Many see AI voices as the future of voice production, as they promise an efficient (and therefore cheaper) alternative to working with real speakers.
At audioberlin, we have been extensively involved with AI voices from the very beginning – from working on/recording text-to-speech systems to testing + applying a wide variety of systems.
We see advantages in scalability and costs. Large volumes of text can be dubbed in a short time and at low cost. Our sound engineers also love the consistency and reproducibility of artificial voices (“never ageing” “never catching a cold” “always sounding the same”). Recently, multilingualism has also been added. One and the same AI voice of the new generation speaks fluent English, German, Spanish, Portuguese and Mandarin, for example.
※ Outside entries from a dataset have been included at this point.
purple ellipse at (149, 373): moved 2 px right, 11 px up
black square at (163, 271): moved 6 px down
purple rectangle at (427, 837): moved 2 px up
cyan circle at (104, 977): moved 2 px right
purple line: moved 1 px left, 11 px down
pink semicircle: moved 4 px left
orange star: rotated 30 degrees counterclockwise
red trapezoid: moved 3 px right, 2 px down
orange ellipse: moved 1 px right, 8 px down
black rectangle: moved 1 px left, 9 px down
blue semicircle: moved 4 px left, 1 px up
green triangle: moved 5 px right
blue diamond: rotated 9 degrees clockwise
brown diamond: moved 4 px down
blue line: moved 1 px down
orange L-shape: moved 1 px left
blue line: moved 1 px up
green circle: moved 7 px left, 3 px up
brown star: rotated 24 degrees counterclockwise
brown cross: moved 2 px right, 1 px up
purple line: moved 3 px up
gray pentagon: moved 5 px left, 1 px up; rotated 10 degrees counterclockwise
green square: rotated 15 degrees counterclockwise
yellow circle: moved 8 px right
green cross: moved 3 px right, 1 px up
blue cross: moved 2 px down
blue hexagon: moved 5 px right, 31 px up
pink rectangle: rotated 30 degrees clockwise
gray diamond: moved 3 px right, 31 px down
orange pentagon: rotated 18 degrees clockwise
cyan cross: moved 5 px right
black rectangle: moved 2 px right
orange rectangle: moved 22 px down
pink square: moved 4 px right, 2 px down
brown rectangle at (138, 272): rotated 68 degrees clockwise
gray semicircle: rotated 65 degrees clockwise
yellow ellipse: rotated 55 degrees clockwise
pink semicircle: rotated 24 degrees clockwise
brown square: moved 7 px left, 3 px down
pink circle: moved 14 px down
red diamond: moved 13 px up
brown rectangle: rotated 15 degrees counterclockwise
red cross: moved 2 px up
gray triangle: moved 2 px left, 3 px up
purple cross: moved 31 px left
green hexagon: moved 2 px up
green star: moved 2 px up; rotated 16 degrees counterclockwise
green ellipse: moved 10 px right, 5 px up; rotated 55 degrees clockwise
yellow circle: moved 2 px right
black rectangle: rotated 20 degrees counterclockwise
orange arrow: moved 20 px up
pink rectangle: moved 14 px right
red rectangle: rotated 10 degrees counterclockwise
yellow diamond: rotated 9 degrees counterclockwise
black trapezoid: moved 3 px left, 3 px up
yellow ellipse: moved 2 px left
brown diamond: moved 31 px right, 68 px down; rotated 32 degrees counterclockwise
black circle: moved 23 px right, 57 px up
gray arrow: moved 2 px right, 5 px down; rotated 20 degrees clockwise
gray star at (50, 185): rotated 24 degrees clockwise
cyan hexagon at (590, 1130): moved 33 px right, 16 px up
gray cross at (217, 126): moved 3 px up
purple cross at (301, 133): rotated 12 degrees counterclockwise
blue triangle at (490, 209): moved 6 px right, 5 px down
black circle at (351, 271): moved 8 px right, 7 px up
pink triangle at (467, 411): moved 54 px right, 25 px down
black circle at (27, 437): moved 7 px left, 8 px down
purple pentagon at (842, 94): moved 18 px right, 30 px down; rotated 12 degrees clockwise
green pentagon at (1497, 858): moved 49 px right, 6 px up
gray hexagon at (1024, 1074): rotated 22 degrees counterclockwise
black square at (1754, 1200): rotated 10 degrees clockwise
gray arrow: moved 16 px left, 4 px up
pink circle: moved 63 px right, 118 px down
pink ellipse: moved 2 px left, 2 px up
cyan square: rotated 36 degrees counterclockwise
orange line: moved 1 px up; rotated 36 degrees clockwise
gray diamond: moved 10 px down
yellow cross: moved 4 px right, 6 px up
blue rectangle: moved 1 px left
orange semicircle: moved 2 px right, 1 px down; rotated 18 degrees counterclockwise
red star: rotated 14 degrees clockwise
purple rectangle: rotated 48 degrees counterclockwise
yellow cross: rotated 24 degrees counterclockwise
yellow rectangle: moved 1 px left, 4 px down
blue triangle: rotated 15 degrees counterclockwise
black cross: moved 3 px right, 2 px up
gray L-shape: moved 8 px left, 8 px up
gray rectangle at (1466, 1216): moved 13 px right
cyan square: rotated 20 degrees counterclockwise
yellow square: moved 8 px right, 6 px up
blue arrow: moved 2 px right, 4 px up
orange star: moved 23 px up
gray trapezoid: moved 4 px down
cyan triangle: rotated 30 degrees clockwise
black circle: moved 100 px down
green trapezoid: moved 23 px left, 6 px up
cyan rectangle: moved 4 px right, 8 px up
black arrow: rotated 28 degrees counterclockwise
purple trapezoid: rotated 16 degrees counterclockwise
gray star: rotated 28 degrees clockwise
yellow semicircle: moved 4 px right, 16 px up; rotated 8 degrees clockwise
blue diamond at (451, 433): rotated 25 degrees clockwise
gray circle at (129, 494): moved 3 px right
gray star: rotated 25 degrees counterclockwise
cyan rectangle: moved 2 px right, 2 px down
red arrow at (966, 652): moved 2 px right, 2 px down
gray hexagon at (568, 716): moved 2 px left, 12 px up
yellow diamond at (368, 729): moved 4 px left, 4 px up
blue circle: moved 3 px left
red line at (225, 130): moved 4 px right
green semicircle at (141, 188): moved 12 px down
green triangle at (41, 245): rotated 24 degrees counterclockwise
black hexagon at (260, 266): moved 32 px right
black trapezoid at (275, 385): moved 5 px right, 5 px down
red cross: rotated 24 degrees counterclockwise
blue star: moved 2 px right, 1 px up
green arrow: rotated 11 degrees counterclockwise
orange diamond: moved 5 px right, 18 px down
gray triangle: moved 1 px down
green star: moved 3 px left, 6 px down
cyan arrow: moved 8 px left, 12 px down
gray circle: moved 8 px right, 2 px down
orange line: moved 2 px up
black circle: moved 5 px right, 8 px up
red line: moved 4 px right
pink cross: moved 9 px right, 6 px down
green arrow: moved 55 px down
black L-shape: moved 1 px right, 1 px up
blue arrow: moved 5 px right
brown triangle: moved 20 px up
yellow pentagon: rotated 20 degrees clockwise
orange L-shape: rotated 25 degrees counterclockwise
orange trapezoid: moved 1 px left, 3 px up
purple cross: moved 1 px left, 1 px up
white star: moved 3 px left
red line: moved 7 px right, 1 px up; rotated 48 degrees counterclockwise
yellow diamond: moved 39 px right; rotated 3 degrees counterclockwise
Currently, however, and with the ears of audio aficionados, we do not (yet) see AI voices as a “fundamental alternative”. As fascinating as the results are, it needs a lot of effort to ensure that foreign words, enumerations, abbreviations, type designations, etc. are “pronounced” correctly. In our opinion, emotionality, rhythm and acting – in short, emotional storytelling – are still far removed from the possibilities of human voices. Legal exploitation issues are often not sufficiently clarified and ethical questions, such as the possibility of manipulation and misinformation, are often ignored.
Overall, we see potential in AI-generated voices, but their application requires a careful balance between efficiency and authenticity.